I call it a dual-taper sliding dovetail. It is identical to the one David illustrated so well, but the depth of the dovetail groove in the wide surface is sloped along its full length, with the batten slopped to match. It is easy to slope the groove with a rabbet plane, or even a router plane, and a kote nomi. Work from both ends to the middle, checking frequently with a straightedge. The area in the groove underneath the sloped sides is easiest to clean up with a kote-nomi or cranked chisel, in the case of wider boards.

http://blogs.c.yimg.jp/res/blog-e1-59/tukiichihiro/folder/1108171/82/29301382/img_1?1346080193http://blogs.c.yimg.jp/res/blog-e1-59/tukiichihiro/folder/1108171/42/29321142/img_3?1250603420http://www.qy1.de/img/n315070.jpg

The weight of the tabletop, and anything resting on the tabletop too, for that matter, tends to keep the dovetail locked tight despite vibration or changes in humidity. It also has the advantage of being easily disassembled, and so is especially useful for knock-down furniture, and for some wooden handplanes, which is where I first learned of this very useful and elegant but understated joint.

The one potential drawback of this joint is that, if you fit it poorly, or drive batten and board together with a hammer with too much force, the dovetail groove may split out. Easily prevented with a little common sense.

This is a joint for the advanced woodworker, but once you learn how to do it, you will find yourself using it routinely. Also, it is difficult to imitate with a router, a feature that makes it especially attractive to me. And good kote nomi are just a joy to use.

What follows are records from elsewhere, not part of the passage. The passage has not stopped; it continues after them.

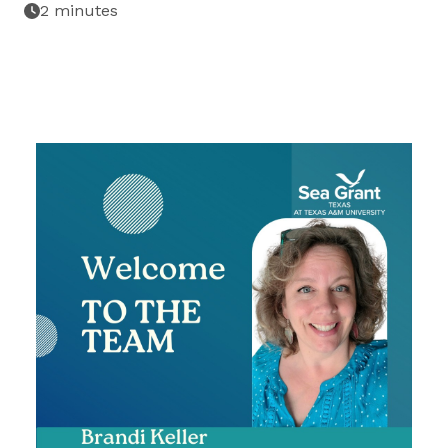
2 minutes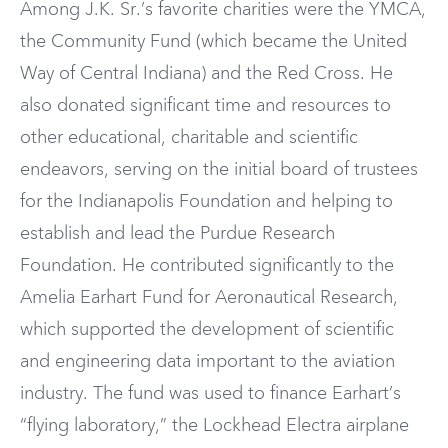
Among J.K. Sr.’s favorite charities were the YMCA,
the Community Fund (which became the United
Way of Central Indiana) and the Red Cross. He
also donated significant time and resources to
other educational, charitable and scientific
endeavors, serving on the initial board of trustees
for the Indianapolis Foundation and helping to
establish and lead the Purdue Research
Foundation. He contributed significantly to the
Amelia Earhart Fund for Aeronautical Research,
which supported the development of scientific
and engineering data important to the aviation
industry. The fund was used to finance Earhart’s
“flying laboratory,” the Lockhead Electra airplane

The first two pics above are of Kiyotada chisels, similar to ones I own. These are based on an especially beautiful design by Chiyozuru Korehide. The last pic is from Dieter Schmid's website. I don't know how well they are made, and am not endorsing them. I was just surprised to find such an attractive set of skewed kote nomi still available, and in Germany no less! Hard to find decent ones here in Japan anymore.

The same job could be readily accomplished with Western cranked chisels too.

Stan

Brian Holcombe
08-11-2015, 10:26 PM
Stan, Those are gorgeous! Thank you for the insight and suggestion, since this is already complete I will keep it in mind for future projects.